Du chômeur invétéré au professeur qui essaie d’éveiller la conscience sociale de ses élèves et encourage sa petite amie caissière à voler, le portrait le plus attachant est sans doute celui de Mathieu, qui trouve du travail dans une ferme après avoir été licencié. Éternel résistant, il abandonne peu à peu son poste pour prendre en charge l’éducation des enfants du coin au travers de jeux ludiques en plein air, qui provoquent l’exaspération de ses amis sans pour autant qu’ils se décident à le “ramener à la raison”.
De fait, chaque parcours individuel fonctionne, au gré de saynètes sur le couple et le prolétariat qui ne sont pas sans rappeler les comédies à l’italienne de Dino Risi ou Ettore Scola. Les italiens sont en effet des piliers du film à sketch, et l’on retrouve dans des œuvres comme Les monstres ou Parlons femmes une même approche satirique des dynamiques sociales qui se traduisent au travers d’une répétition de situations brèves, chacune attaquant un angle précis d’une thématique commune. C’est ce côté interchangeable entre les séquences que l’on retrouve dans le film de Tanner, dont le liant se trouve dans le ton plus que la narration.

D’ailleurs, pour toucher à l’universel dans un récit très générationnel, Tanner use d’une structure elliptique, qui brouille la temporalité par son enchaînement de séquences sur plusieurs années – parfois des retours en arrière, parfois des brusques avancées dans le temps. Ainsi, en empêchant le spectateur de situer précisément l’écoulement du temps, il lui permet de transférer l’expérience décrite dans sa propre temporalité. Ce montage fragmenté l’inscrit également dans le sillage de la Nouvelle Vague, et en particulier celui (une fois encore, oui…) de Jean-Luc Godard. En captant une somme d’instants figés qu’il regroupe dans un patchwork mouvant, Tanner crée par le montage et oublie ainsi les carcans de la linéarité, à l’instar de son compatriote dans bon nombre de ses œuvres — dès À bout de souffle en 1960.

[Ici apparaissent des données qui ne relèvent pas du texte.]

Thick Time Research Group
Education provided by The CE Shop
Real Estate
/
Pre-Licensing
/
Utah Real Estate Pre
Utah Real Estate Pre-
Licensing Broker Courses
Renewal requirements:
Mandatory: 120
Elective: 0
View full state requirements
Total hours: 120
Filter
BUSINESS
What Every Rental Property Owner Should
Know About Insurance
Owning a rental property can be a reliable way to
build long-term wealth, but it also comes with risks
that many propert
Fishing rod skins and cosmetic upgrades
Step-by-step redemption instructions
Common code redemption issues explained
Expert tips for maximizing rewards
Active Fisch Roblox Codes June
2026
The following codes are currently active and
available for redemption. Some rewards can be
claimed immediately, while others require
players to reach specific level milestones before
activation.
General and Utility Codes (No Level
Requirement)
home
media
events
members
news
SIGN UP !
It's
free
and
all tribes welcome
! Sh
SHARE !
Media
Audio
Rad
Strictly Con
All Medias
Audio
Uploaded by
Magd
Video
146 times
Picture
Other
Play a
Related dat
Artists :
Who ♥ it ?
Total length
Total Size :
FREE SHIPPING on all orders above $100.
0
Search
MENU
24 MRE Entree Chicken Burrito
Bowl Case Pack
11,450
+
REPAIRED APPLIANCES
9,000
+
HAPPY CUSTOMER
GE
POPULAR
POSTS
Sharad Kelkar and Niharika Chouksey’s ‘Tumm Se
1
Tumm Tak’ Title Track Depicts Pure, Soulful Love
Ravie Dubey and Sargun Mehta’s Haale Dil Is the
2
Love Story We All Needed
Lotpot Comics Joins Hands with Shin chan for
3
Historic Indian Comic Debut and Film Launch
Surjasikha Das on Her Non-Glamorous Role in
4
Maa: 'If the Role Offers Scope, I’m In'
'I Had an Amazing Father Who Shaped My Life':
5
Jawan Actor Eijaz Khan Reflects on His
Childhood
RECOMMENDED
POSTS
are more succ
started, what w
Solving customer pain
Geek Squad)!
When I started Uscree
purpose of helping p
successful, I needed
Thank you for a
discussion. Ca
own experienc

Le rassemblement de cette histoire morcelée est symbolisé par des dîners où les personnages s’adonnent à la nostalgie et s’autorisent à refaire le monde, mais surtout par des moments d’union par le chant, qui arrivent parfois de manière incongrue mais offrent une réelle symbiose entre les personnages, lesquels récitent en chœur des paroles qui semblent pourtant improvisées. Ces instants suspendus, dans lesquels nous semblons débarquer de manière quasi intrusive, rappellent la construction d’À nos amours de Maurice Pialat, sorti quelques années plus tard. Les deux films étudient de près les dynamiques entre proches en omettant volontairement de montrer au spectateur des débuts ou fins de séquences trop définis, comme s’il ne fallait être à côté d’eux qu’à l’instant T précis du geste ou de la parole qui renferme la clé de leur relation.

Le plus marquant de ces instants donne son titre au film, lorsque Marguerite annonce sa grossesse au groupe. Alors que tous les protagonistes ont un prénom commençant par “Ma” (clin d’oeil évident à Marx), ils choisissent d’appeler ce nouvel élément “Jonas”; symbole de renouveau et de paix, tiré du mot “yonah” en hébraïque – littéralement “colombe”.
Cinq ans plus tard, Jonas joue devant la fresque des personnages dessinée par les enfants de la génération précédente, qui en attendant l’an 2000 s'apprête à son tour à écrire son bout d’histoire.